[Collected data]
# # # #
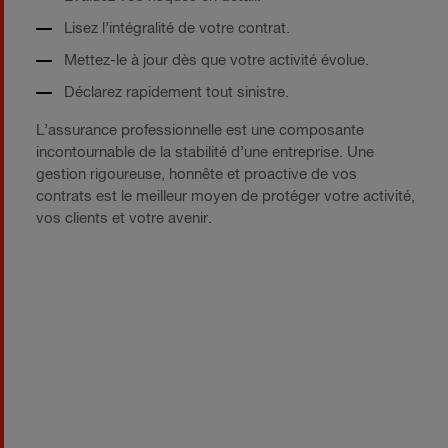
Lisez l’intégralité de votre contrat.
Mettez-le à jour dès que votre activité évolue.
Déclarez rapidement tout sinistre.
L’assurance professionnelle est une composante
incontournable de la stabilité d’une entreprise. Une
gestion rigoureuse, honnête et proactive de vos
contrats est le meilleur moyen de protéger votre activité,
vos clients et votre avenir.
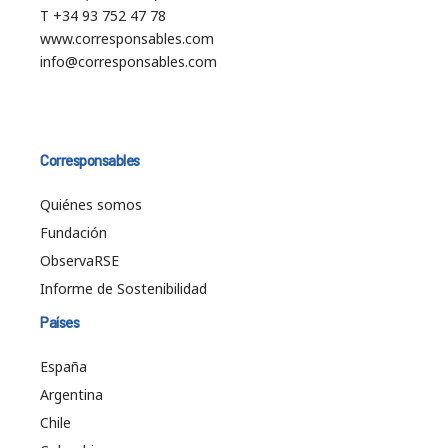
T +34 93 752 47 78
www.corresponsables.com
info@corresponsables.com
Corresponsables
Quiénes somos
Fundación
ObservaRSE
Informe de Sostenibilidad
Países
España
Argentina
Chile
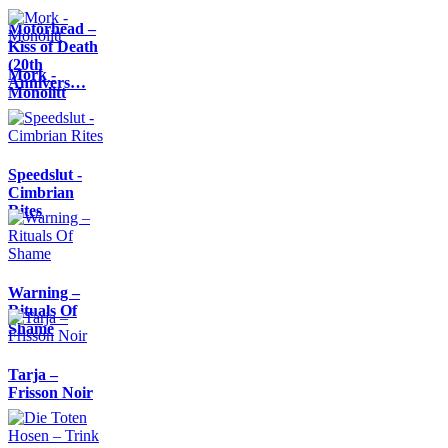
Motörhead –
Kiss of Death
(20th
Mork -
Annivers…
Monolitt
Speedslut -
Cimbrian
Rites
Warning –
Rituals Of
Shame
Tarja –
Frisson Noir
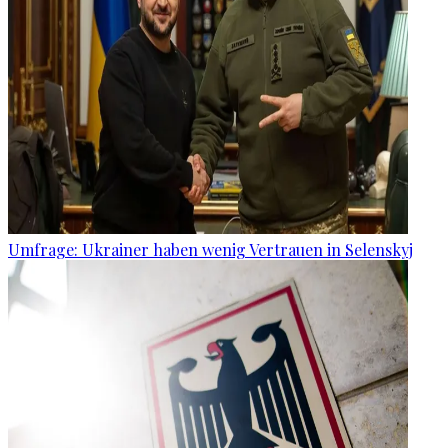
Umfrage: Ukrainer haben wenig Vertrauen in Selenskyj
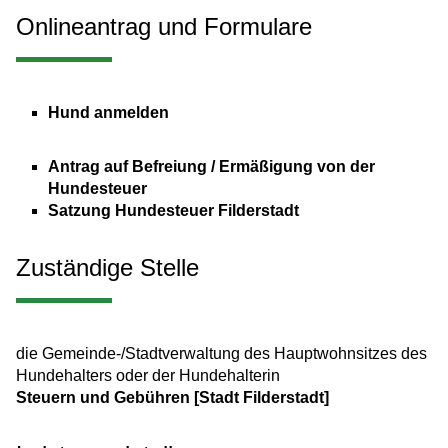
Onlineantrag und Formulare
Hund anmelden
Antrag auf Befreiung / Ermäßigung von der
Hundesteuer
Satzung Hundesteuer Filderstadt
Zuständige Stelle
die Gemeinde-/Stadtverwaltung des Hauptwohnsitzes des
Hundehalters oder der Hundehalterin
Steuern und Gebühren [Stadt Filderstadt]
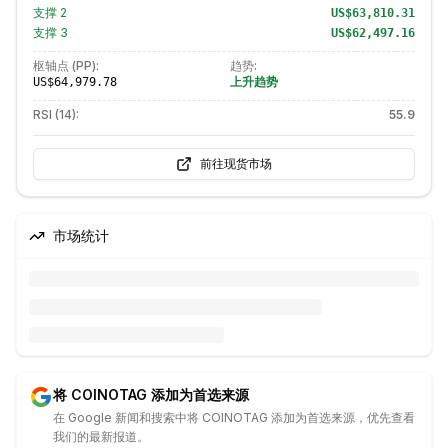
支撑
2
US$63,810.31
支撑
3
US$62,497.16
枢轴点 (PP):
趋势:
上升趋势
US$64,979.78
RSI (14):
55.9
前往现货市场
市场统计
将 COINOTAG 添加为首选来源
在 Google 新闻和搜索中将 COINOTAG 添加为首选来源，优先查看
我们的最新报道。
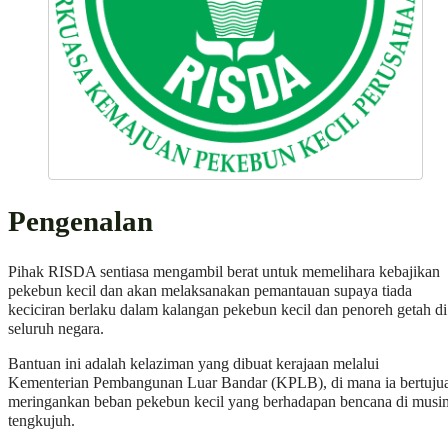
Pengenalan
Pihak RISDA sentiasa mengambil berat untuk memelihara kebajikan
pekebun kecil dan akan melaksanakan pemantauan supaya tiada
keciciran berlaku dalam kalangan pekebun kecil dan penoreh getah di
seluruh negara.
Bantuan ini adalah kelaziman yang dibuat kerajaan melalui
Kementerian Pembangunan Luar Bandar (KPLB), di mana ia bertuju
meringankan beban pekebun kecil yang berhadapan bencana di musi
tengkujuh.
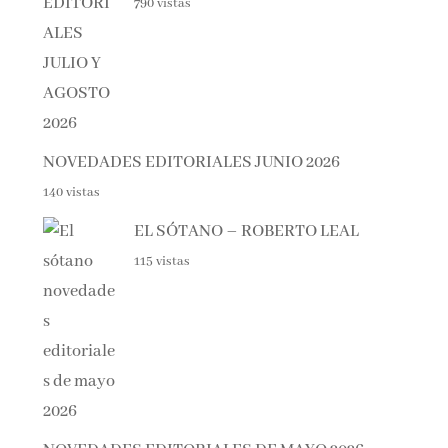
NOVEDADES EDITORIALES JUNIO 2026
140 vistas
EL SÓTANO – ROBERTO LEAL
115 vistas
NOVEDADES EDITORIALES DE MAYO 2026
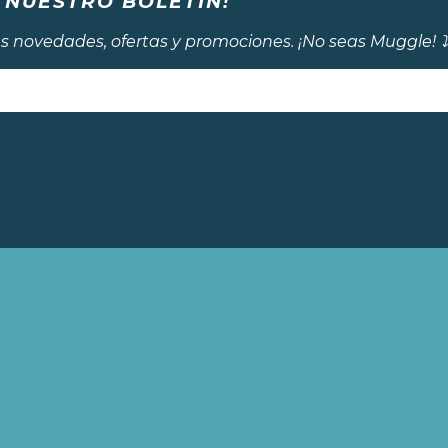
 NUESTRO BOLETÍN!
s novedades, ofertas y promociones. ¡No seas Muggle! ⤵️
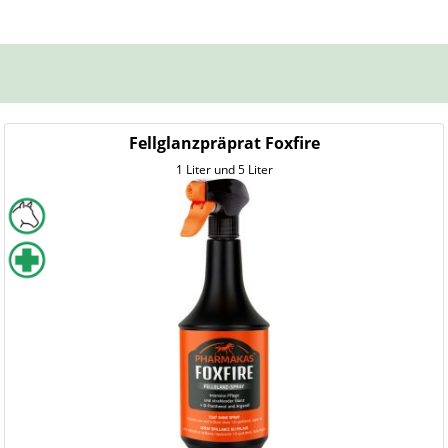
Fellglanzpräprat Foxfire
1 Liter und 5 Liter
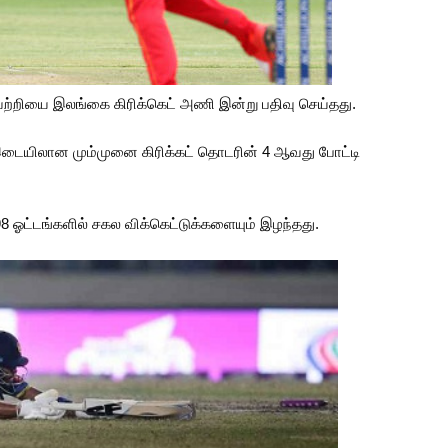
ெற்றியை இலங்கை கிரிக்கெட் அணி இன்று பதிவு செய்தது.
இடையிலான மும்முனை கிரிக்கட் தொடரின் 4 ஆவது போட்டி
198 ஓட்டங்களில் சகல விக்கெட்டுக்களையும் இழந்தது.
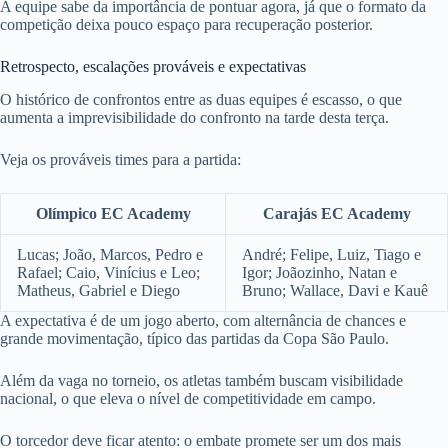
A equipe sabe da importância de pontuar agora, já que o formato da
competição deixa pouco espaço para recuperação posterior.
Retrospecto, escalações prováveis e expectativas
O histórico de confrontos entre as duas equipes é escasso, o que
aumenta a imprevisibilidade do confronto na tarde desta terça.
Veja os prováveis times para a partida:
Olímpico EC Academy
Carajás EC Academy
Lucas; João, Marcos, Pedro e
André; Felipe, Luiz, Tiago e
Rafael; Caio, Vinícius e Leo;
Igor; Joãozinho, Natan e
Matheus, Gabriel e Diego
Bruno; Wallace, Davi e Kauê
A expectativa é de um jogo aberto, com alternância de chances e
grande movimentação, típico das partidas da Copa São Paulo.
Além da vaga no torneio, os atletas também buscam visibilidade
nacional, o que eleva o nível de competitividade em campo.
O torcedor deve ficar atento: o embate promete ser um dos mais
# # # #
◆ WHAT TO WORK ON ◆
Please count the lines in the records that contain "yang" and reply with the count alone.

◆ TASK RESULT ◆
2